Day 1: Exploring names with pandas

Welcome to Class!

Gratitude Journal

Announcements

Project 1

Import packages

import ??? as ???

Load the names data

my_data = pd.read_csv()

Understanding your data

You should be able to introduce your data sets to people, the same way you introduce a friend!

What does each row represent? If you don’t know, then you don’t understand what groups you can analyze.
What does each column represent? If you don’t know, then you don’t understand what information you can evaluate for each group.

Being able to explain your data out loud to someone else follows the same principles as rubber duck debugging.

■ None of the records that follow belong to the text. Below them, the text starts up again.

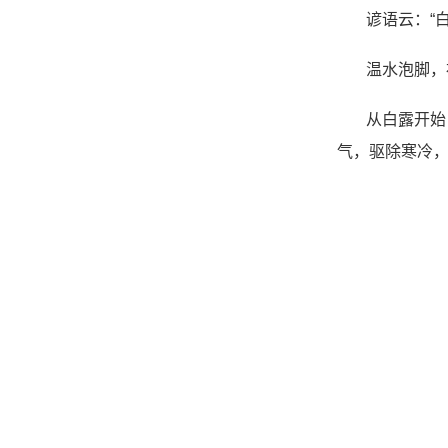
谚语云：“
温水泡脚，
从白露开始
气，驱除寒冷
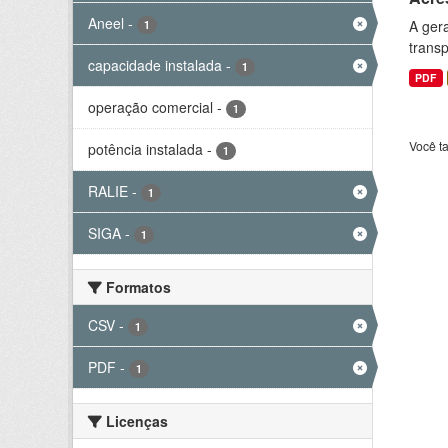
Aneel
-
A gera
1
transp
capacidade instalada
-
1
PDF
operação comercial
-
1
Você t
potência instalada
-
1
RALIE
-
1
SIGA
-
1
Formatos
CSV
-
1
PDF
-
1
Licenças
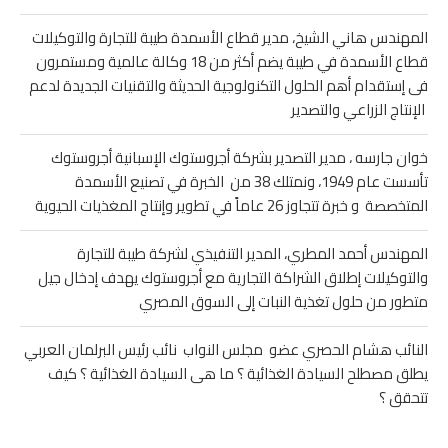
المهندس هاني الشيخ، مدير قطاع الأسمدة طيبة للتجارة والتوكيلات
قطاع الأسمدة في طيبة يضم أكثر من 18 وكالة عالمية ومستمرون
فى إستقدام أهم الحلول التكنولوجية الحديثة والتقنيات الجديدة لدعم
الإنتاج الزراعي والتصدير
خوان جارسه ، مدير التصدير بشركة أجروستوك الإسبانية أجروستوك
تأسست عام 1949، ونمتلك 38 من الخبرة في تصنيع الأسمدة
المتخصصة و خبرة تتجاوز 26 عاماً في تطوير وإنتاج المغذيات الحيوية
المهندس أحمد المطري، المدير التنفيذي لشركة طيبة للتجارة
والتوكيلات إطلاق الشراكة التجارية مع أجروستوك يهدف إدخال جيل
متطور من حلول تغذية النبات إلى السوق المصري
النائب هشام الحصري عضو مجلس النواب نائب رئيس البرلمان العربي
يطلق مصطلح السيادة الغذائية ؟ ما هى السيادة الغذائية ؟ كيف
تتحقق ؟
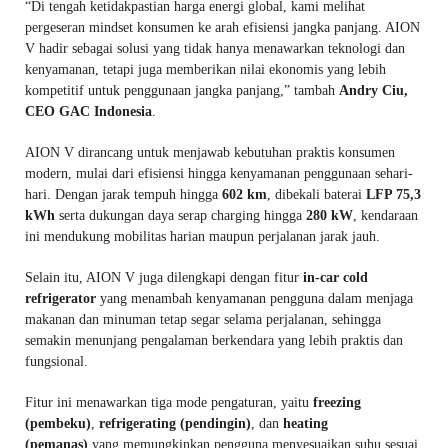
“Di tengah ketidakpastian harga energi global, kami melihat
pergeseran mindset konsumen ke arah efisiensi jangka panjang. AION
V hadir sebagai solusi yang tidak hanya menawarkan teknologi dan
kenyamanan, tetapi juga memberikan nilai ekonomis yang lebih
kompetitif untuk penggunaan jangka panjang,” tambah
Andry Ciu,
CEO GAC Indonesia
.
AION V dirancang untuk menjawab kebutuhan praktis konsumen
modern, mulai dari efisiensi hingga kenyamanan penggunaan sehari-
hari. Dengan jarak tempuh hingga
602 km
, dibekali baterai
LFP 75,3
kWh
serta dukungan daya serap charging hingga
280 kW
, kendaraan
ini mendukung mobilitas harian maupun perjalanan jarak jauh.
Selain itu, AION V juga dilengkapi dengan fitur
in-car cold
refrigerator
yang menambah kenyamanan pengguna dalam menjaga
makanan dan minuman tetap segar selama perjalanan, sehingga
semakin menunjang pengalaman berkendara yang lebih praktis dan
fungsional.
Fitur ini menawarkan tiga mode pengaturan, yaitu
freezing
(pembeku)
,
refrigerating (pendingin)
, dan
heating
(pemanas)
yang memungkinkan pengguna menyesuaikan suhu sesuai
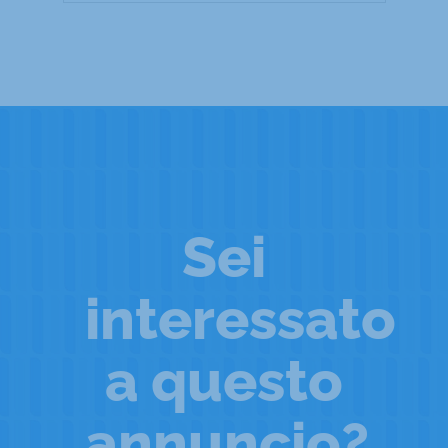
Sei
interessato
a questo
annuncio?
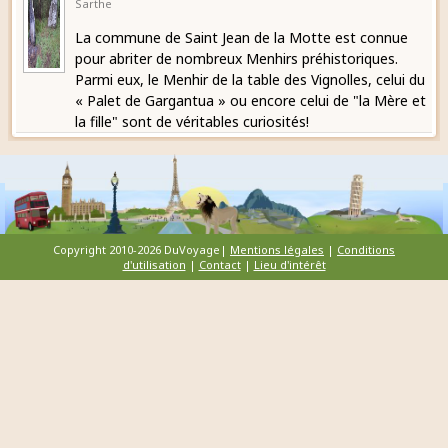
Sarthe
La commune de Saint Jean de la Motte est connue
pour abriter de nombreux Menhirs préhistoriques.
Parmi eux, le Menhir de la table des Vignolles, celui du
« Palet de Gargantua » ou encore celui de "la Mère et
la fille" sont de véritables curiosités!
Copyright 2010-2026 DuVoyage|
Mentions légales
|
Conditions
d'utilisation
|
Contact
|
Lieu d'intérêt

Introduction to pandas “DataFrame”

What is a pandas DataFrame? We can read the official documentation. I also like the video in this tutorial.

DataFrames come with attributes and built-in functions that can help us get a feel for our data.

Run the code below one line at a time (or use other functions of your choice) to explore the names data. What do you learn?

my_data.columns
my_data.shape
my_data.size
my_data.head()
my_data.describe()

Let’s practice!

1. How many unique names does the names dataframe contain? Work with a partner to find the answer. You might want to look at this pandas cheat sheet.

Hint

Pull the name column out as a series
Use the pandas unique function pd.unique()
Find the size of the series

2. What is the range of years in the names dataframe? Again, work with a partner and use the pandas cheat sheet.

Hint

Pull the year column out as a series
Find the max
Find the min

Extra Practice

CSE 250 workflow

You are going to hit SHIFT + ENTER thousands of times.
We don’t usually source our scripts.
Think of Python Interactive like a graphing calculator or Excel on steroids.
You code in pieces.
Rewrite for clarity!

Can you figure out the functions of pandas?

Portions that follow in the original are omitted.